Elección de Centéotl 2026: tradición, poder y la representación que viene
Por Misael Sánchez
Oaxaca, 30 de junio de 2026
La designación de Enid Azucena Torres Agustiniano como representante de la Diosa Centéotl 2026 va más allá de un ritual o un acto simbólico. Como ha documentado La Jornada, esta elección pone en escena tensiones sobre quién habla en nombre de las comunidades, cómo se articula la memoria indígena en la esfera pública y qué beneficios —culturales y económicos— llegan a los barrios y municipios.
En Oaxaca, donde la cultura comunitaria y las fiestas patronales forman parte del tejido social, la figura de Centéotl funciona como un puente entre la raíz agrícola y las demandas contemporáneas: visibilidad para las mujeres indígenas, reivindicación de prácticas ancestrales y, al mismo tiempo, una plataforma para el turismo y la proyección política local. Según datos del INEGI, el estado mantiene una población con fuerte diversidad étnica que hace de estos símbolos algo más que folklore: son herramientas de identidad colectiva.
Lo que está en juego en 2026 es múltiple.
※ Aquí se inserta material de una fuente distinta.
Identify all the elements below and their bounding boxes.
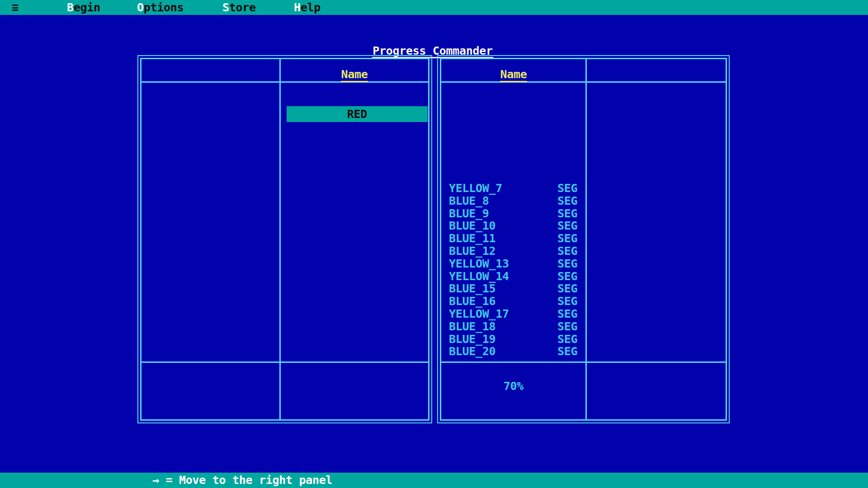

Primero, la representación: elegir a una mujer como Centéotl implica abrir espacios para voces que históricamente han estado marginadas. Segundo, la gobernanza cultural: quién organiza las ceremonias, cómo se financian y qué narrativa se impulsa frente a visitantes y medios. Tercero, la economía local: las festividades atraen recursos, pero también plantean el riesgo de mercantilizar prácticas religiosas y comunitarias.
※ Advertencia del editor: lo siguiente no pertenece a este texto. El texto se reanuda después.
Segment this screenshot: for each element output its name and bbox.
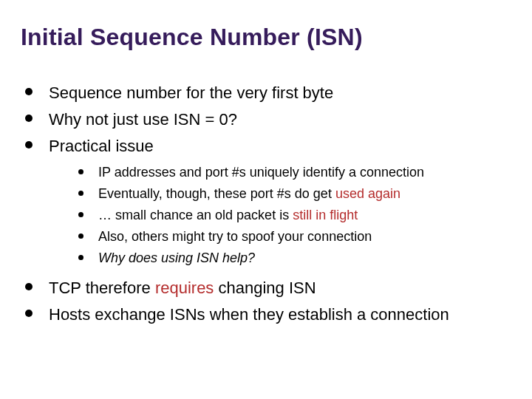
list-item: Why does using ISN help? bbox=[78, 249, 511, 267]
accent-text: used again bbox=[335, 186, 400, 201]
list-item: IP addresses and port #s uniquely identi… bbox=[78, 163, 511, 181]
bullet-text: … small chance an old packet is still in… bbox=[98, 206, 358, 224]
bullet-icon bbox=[78, 191, 83, 196]
bullet-icon bbox=[25, 88, 33, 95]
list-item: Why not just use ISN = 0? bbox=[25, 109, 511, 131]
text-part: TCP therefore bbox=[49, 279, 155, 297]
bullet-text: Also, others might try to spoof your con… bbox=[98, 228, 372, 245]
bullet-text: Sequence number for the very first byte bbox=[49, 82, 333, 104]
bullet-text: Practical issue bbox=[49, 135, 154, 157]
list-item: TCP therefore requires changing ISN bbox=[25, 277, 511, 299]
bullet-text: Hosts exchange ISNs when they establish … bbox=[49, 304, 449, 326]
bullet-icon bbox=[78, 255, 83, 260]
text-part: changing ISN bbox=[214, 279, 316, 297]
bullet-text: Why not just use ISN = 0? bbox=[49, 109, 237, 131]
sub-bullet-list: IP addresses and port #s uniquely identi… bbox=[78, 163, 511, 267]
bullet-icon bbox=[25, 310, 33, 317]
list-item: Eventually, though, these port #s do get… bbox=[78, 185, 511, 202]
bullet-icon bbox=[25, 141, 33, 149]
bullet-icon bbox=[25, 283, 33, 290]
list-item: Hosts exchange ISNs when they establish … bbox=[25, 304, 511, 326]
page-title: Initial Sequence Number (ISN) bbox=[21, 24, 511, 51]
accent-text: requires bbox=[155, 279, 214, 297]
bullet-icon bbox=[78, 212, 83, 217]
bullet-text-italic: Why does using ISN help? bbox=[98, 249, 255, 267]
list-item: Also, others might try to spoof your con… bbox=[78, 228, 511, 245]
list-item: Sequence number for the very first byte bbox=[25, 82, 511, 104]
bullet-icon bbox=[25, 115, 33, 122]
bullet-text: Eventually, though, these port #s do get… bbox=[98, 185, 400, 202]
text-part: Eventually, though, these port #s do get bbox=[98, 186, 335, 201]
bullet-icon bbox=[78, 169, 83, 174]
text-part: … small chance an old packet is bbox=[98, 208, 293, 222]
bullet-text: IP addresses and port #s uniquely identi… bbox=[98, 163, 424, 181]
accent-text: still in flight bbox=[293, 208, 358, 222]
bullet-text: TCP therefore requires changing ISN bbox=[49, 277, 316, 299]
bullet-list: Sequence number for the very first byte … bbox=[25, 82, 511, 326]
list-item: … small chance an old packet is still in… bbox=[78, 206, 511, 224]
bullet-icon bbox=[78, 233, 83, 239]
list-item: Practical issue bbox=[25, 135, 511, 157]
slide: Initial Sequence Number (ISN) Sequence n… bbox=[0, 0, 532, 399]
Hay además una dimensión política. La selección de la representante no siempre ocurre en un vacío; interactúa con autoridades municipales, comités de cultura y grupos ciudadanos. En algunos casos, coinciden intereses de partidos o alianzas locales que buscan capitalizar el prestigio de la fiesta. Desde una perspectiva ciudadana, lo saludable es que el proceso sea transparente, participativo y respetuoso de los usos y costumbres de las comunidades.
Avances y pendientes
El avance más claro es el reconocimiento público de mujeres jóvenes que reivindican su herencia y la traducen en propuestas culturales y educativas. Sin embargo, persisten retos: garantizar que los recursos lleguen equitativamente, que la participación comunitaria sea real y que no se reduzcan los rituales a un espectáculo para turistas. Como señaló una nota de La Jornada, la tensión entre conservación cultural y dinámica turística requiere acuerdos claros entre comunidades, autoridades y organismos de cultura estatal.
Desde el periodismo comunitario proponemos tres prioridades: respetar la autonomía de las comunidades en la elección, transparentar los apoyos económicos asociados a la festividad y crear espacios de formación para las representantes, que les permitan traducir su visibilidad en derechos concretos para sus comunidades, especialmente en educación, salud y cultura.
La elección de Centéotl 2026 es, al final, una prueba de lo que Oaxaca decide valorar: ¿la tradición como patrimonio estático o como motor de ciudadanía activa? Enid Azucena Torres Agustiniano representa una posibilidad: que la figura sagrada sirva para fortalecer redes locales, reivindicar saberes y abrir debates sobre justicia cultural. Como periodista joven lo veo así: no se trata solo de coronas y ceremonias, sino de medir si la celebración se transforma en mejoras tangibles para la gente.
Informes locales, entrevistas y reportes, entre ellos los publicados por La Jornada y datos del INEGI, ayudan a entender este proceso. Seguiremos de cerca cómo se traduce la elección en políticas culturales y en acciones concretas en los barrios y municipios de Oaxaca.